European officials have expressed concern that the Greek government has not consulted with its partners over its plans to bring new legislation to Parliament this week but the greatest focus appears to be on how Athens will cover its immediate funding needs.

“We have not discussed anything with the Greek side,” a European official told Sunday’s Kathimerini after Prime Minister Alexis Tsipras announced on Friday night that four bills would be tabled in the House this week.

In a televised address to his cabinet, Tsipras said that four draft laws would be unveiled this week in order to tackle the social impact of the crisis, to introduce a new payment scheme for overdue debts to the state, to protect primary residences from foreclosures and to reopen public broadcaster ERT.

At the Eurogroup on February 20, Greece and its lenders agreed that the government would not adopt any measures unilaterally that “would negatively impact fiscal targets, economic recovery or financial stability, as assessed by the institutions.”

It is not clear if Greece’s creditors believe that the bills due to be submitted to Parliament this week fall into this category but sources suggested that there is concern about the lack of of communication between Athens and its partners.

However, the immediate problem that must be overcome is ensuring that the government can meet its funding needs over the next few months, starting with a 1.6-billion-euro payment to the International Monetary Fund in March. On Saturday, Finance Minister Yanis Varoufakis went as far saying that Athens would try to negotiate the summer payment of 6.7 billion euros’ worth of Greek bonds held by the European Central Bank.

“Shouldn’t we negotiate this?
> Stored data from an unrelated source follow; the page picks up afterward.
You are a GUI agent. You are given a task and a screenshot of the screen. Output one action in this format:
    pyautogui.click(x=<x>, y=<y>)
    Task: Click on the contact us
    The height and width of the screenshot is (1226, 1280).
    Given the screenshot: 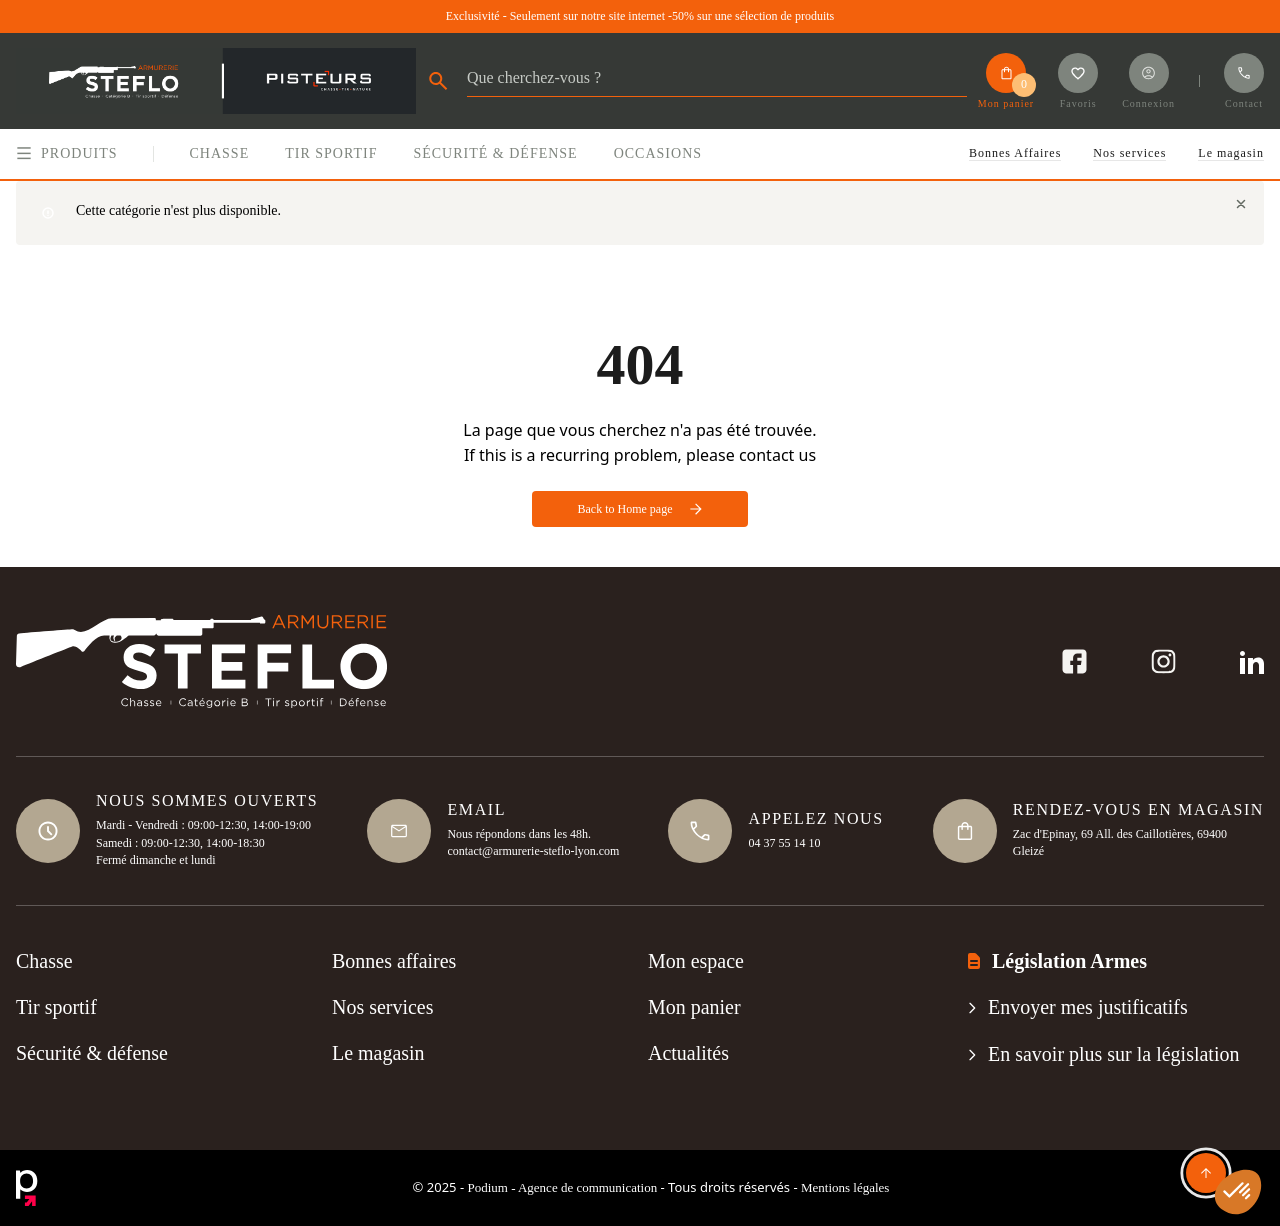 What is the action you would take?
    pyautogui.click(x=777, y=455)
We will fight it,” he told Skai TV. “If we had the money we would pay… They know we don’t have it.”

Greece’s lenders, however, believe that they may be able to use this inability to pay to their advantage and pressure the government to carry out reforms before the country’s funding needs become less significant.

“Now is the time that we can exercise pressure on the Greek government,” a European official told Kathimerini.